Following the end of her troubled marriage, Mary Wollstonecraft she focused again on her facet as a literary author, interacting with other British authors, among whom she met William Godwin, the one who in the end would become her great love. Godwin claimed to have fallen completely in love with Mary while he was reading her work, Letters written in Sweden, Norway and Denmark, where she recounted the pain caused by the end of her relationship with Imlay.

This new love led to the second pregnancy of Mary Wollstonecraft, which led them to legally formalize the marriage, a fact that she revealed that Mary and Gilbert had never actually married, which was really scandalous for such a puritanical society as was the England of the eighteenth century. Even some friends came to deny them the word after this, something unthinkable in our days.

His death

Months later would come the sad death of Mary Wollstonecraft, who It happened because of an infection suffered while she gave birth to her second daughter, Mary Shelley (that in her adult life she would become a famous writer, author of many works, among which the best-known novel of her stands out, Frankenstein). They were eleven days of agony, suffering the consequences of septicemia originating in childbirth, until finally, Mary Wollstonecraft died.

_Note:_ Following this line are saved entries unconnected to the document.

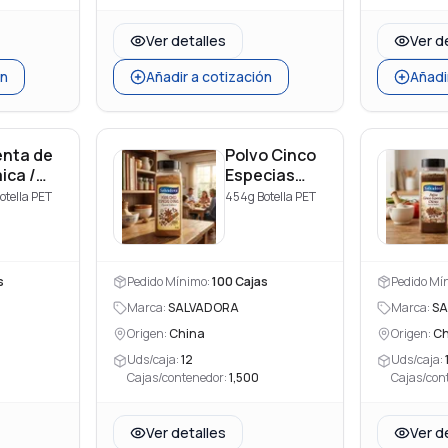
Ver detalles
Ver d
ón
Añadir a cotización
Añadi
enta de
Polvo Cinco
ica /
Especias
abita
Chinas
otella PET
454g Botella PET
olvo
(Special
pice
Edition)
er)
s
Pedido Mínimo:
100
Cajas
Pedido Mí
Marca:
SALVADORA
Marca:
SA
Origen:
China
Origen:
Ch
Uds/caja:
12
Uds/caja:
Cajas/contenedor:
1,500
Cajas/con
Ver detalles
Ver d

This dramatic death left William Godwin devastated, who claimed that he could never be happy again, after the loss of his beloved. She months later she would publish the work Memoirs of the author of Vindication of women's rights. It was a sincere work and written from the heart, but that did not make it without controversy, since brought to light different events that until then were only known to herself and people directly involved.

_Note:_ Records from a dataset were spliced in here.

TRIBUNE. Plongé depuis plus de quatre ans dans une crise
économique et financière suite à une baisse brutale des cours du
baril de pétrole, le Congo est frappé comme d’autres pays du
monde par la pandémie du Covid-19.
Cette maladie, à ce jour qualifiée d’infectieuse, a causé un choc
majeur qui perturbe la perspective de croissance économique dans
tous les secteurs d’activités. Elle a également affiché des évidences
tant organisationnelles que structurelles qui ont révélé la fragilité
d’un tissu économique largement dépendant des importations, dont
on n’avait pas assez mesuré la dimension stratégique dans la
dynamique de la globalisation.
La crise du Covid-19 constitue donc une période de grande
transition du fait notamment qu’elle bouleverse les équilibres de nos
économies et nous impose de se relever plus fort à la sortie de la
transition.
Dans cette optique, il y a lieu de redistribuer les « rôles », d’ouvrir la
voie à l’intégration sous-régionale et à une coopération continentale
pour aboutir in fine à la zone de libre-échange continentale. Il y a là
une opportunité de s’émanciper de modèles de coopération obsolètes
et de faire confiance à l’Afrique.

For example, it was as a result of this biography that society discovered that Mary Wollstonecraft's first daughter was the result of an illegitimate marriage, or even that she had tried to take her own life. Controversy aside, these writings made clear the strong personality and values ​​of Wollstonecraft, which would remain for posterity, being she today considered a pioneer of the feminist movement.

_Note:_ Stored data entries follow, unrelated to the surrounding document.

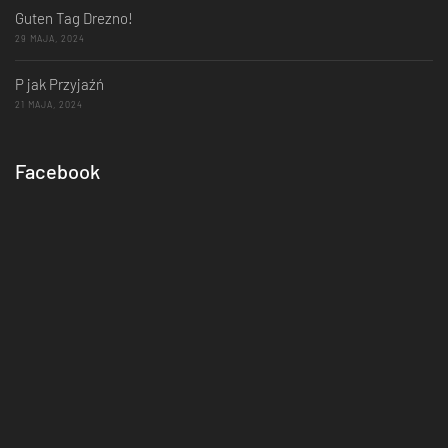
Guten Tag Drezno!
29 MAJA, 2024
P jak Przyjaźń
21 MAJA, 2024
Facebook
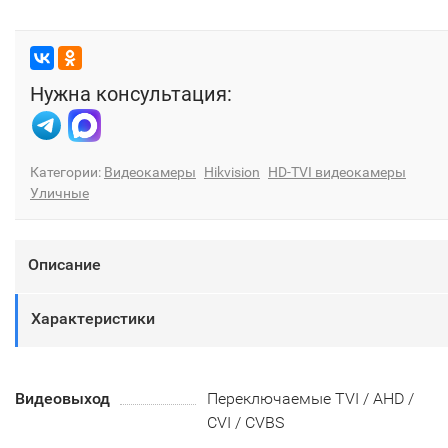
Нужна консультация:
Категории:
Видеокамеры
Hikvision
HD-TVI видеокамеры
Уличные
Описание
Характеристики
Видеовыход
Переключаемые TVI / AHD /
CVI / CVBS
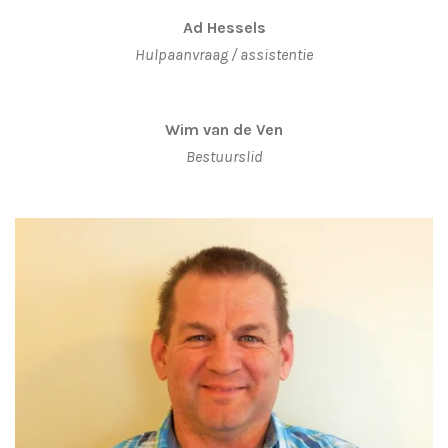
Ad Hessels
Hulpaanvraag / assistentie
Wim van de Ven
Bestuurslid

Although the memoirs published by her husband initially put the reputation of Mary Wollstonecraft into question, the truth is that They were the trigger that later her figure was popularized by her proposals on women's rights in a society as conservative as that of Great Britain at the end of the 18th century, she being a pioneer in most of these approaches.

For this reason, we could not understand today many of the advances achieved in the total equality of all citizens if we did not take into account the influence of such important figures as Mary Wollstonecraft, who suffered the rejection of society to achieve advances for generations to come. Serve as a tribute to her figure, therefore, these lines.

Bibliographic references:

  • Kelly, G. (1992). Revolutionary feminism: The mind and career of Mary Wollstonecraft. Palgrave Macmillan.
  • Poovey. M. (1985). The proper lady and the woman writer: Ideology as style in the works of Mary Wollstonecraft, Mary Shelley, and Jane Austen. The University of Chicago Press.
  • Taylor, B. (2003). Mary Wollstonecraft and the feminist imagination. Cambridge University Press.
  • Todd, J. (2014). Mary Wollstonecraft: a revolutionary life. Bloomsbury Reader.